The edge router runs as a Kubernetes service, acting as a proxy for the Ziti services. For each Ziti service it manages, the edge router creates a corresponding Kubernetes service.

router.yml

tunnel:
mode: proxy
proxyServices:
# this will be bound on the "default" proxy Kubernetes service, see below
- zitiService: helloworld
containerPort: 8080
advertisedPort: 80
# this will be bound on an additionally configured proxy Kubernetes service, see below
#- zitiService: my-other-service.svc
# containerPort: 10022
# advertisedPort: 10022
proxyDefaultK8sService:
enabled: true
type: ClusterIP

In the proxy tunnel mode, the zitiService value (my-ziti-service) refers to the Ziti service you want to access via the ER. The service helloworld in our case is hosted in AWS, and will be accessed from the test app within the GKE cluster through the GKE edge router.

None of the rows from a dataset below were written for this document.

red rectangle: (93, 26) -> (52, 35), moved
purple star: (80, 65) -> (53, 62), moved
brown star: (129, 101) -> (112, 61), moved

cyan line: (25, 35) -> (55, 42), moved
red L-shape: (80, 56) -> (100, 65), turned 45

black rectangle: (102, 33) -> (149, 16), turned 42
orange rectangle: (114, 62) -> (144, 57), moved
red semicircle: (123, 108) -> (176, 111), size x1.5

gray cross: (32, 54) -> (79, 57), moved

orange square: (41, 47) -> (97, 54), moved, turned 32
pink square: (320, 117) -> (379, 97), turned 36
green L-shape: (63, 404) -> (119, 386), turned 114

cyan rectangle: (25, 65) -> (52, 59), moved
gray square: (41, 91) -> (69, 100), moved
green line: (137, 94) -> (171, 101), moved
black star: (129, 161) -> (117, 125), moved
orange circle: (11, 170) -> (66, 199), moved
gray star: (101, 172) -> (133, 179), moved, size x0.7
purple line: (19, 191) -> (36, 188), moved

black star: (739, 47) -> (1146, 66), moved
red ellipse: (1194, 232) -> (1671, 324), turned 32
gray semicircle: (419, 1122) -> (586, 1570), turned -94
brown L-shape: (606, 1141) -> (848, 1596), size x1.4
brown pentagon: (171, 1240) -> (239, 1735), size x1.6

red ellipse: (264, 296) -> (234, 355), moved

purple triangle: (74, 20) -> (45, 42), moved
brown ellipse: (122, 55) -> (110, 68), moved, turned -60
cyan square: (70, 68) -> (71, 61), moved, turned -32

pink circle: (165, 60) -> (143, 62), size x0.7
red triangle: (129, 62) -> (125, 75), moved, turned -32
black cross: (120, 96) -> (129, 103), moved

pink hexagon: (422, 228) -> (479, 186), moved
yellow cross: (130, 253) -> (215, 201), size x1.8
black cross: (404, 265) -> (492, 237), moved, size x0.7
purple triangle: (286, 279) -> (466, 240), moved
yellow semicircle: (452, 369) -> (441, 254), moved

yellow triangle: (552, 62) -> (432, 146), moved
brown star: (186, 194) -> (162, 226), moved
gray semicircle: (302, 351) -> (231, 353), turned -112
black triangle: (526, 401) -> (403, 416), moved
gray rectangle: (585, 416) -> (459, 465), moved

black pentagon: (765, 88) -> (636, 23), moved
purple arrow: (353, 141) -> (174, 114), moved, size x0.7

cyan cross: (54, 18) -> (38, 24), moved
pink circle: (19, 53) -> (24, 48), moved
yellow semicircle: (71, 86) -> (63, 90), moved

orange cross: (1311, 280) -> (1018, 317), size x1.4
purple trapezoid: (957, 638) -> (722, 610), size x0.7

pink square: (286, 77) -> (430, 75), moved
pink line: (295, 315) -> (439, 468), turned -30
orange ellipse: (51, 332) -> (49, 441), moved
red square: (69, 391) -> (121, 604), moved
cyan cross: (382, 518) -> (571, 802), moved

The edge router is deployed in the GKE Cluster named 'lab-cluster' within the 'ziti-router1' namespace.

3. Create your Service Policy:

Create your service policy to allow your edge router deployed in the GKE Cluster to access 'hello-world' web app in AWS over the highly secure NetFoundry cloud network.

Accessing AWS 'helloworld' web app from the test app in the GKE Cluster over the NetFoundry Cloud:

To display the list of services running in the ziti-router1 namespace along with their respective cluster IPs, types, and ports:

To use curl to make a request to a service from within a Kubernetes cluster:

curl http://<service-name>.<name-space>.svc

curl http://zitirouter1-proxy-default.ziti-router1.svc

The AWS 'helloworld' service is accessed over the highly secure NetFoundry cloud network from the test app deployed in another node/another namespace in the same cluster as that of the Edge router.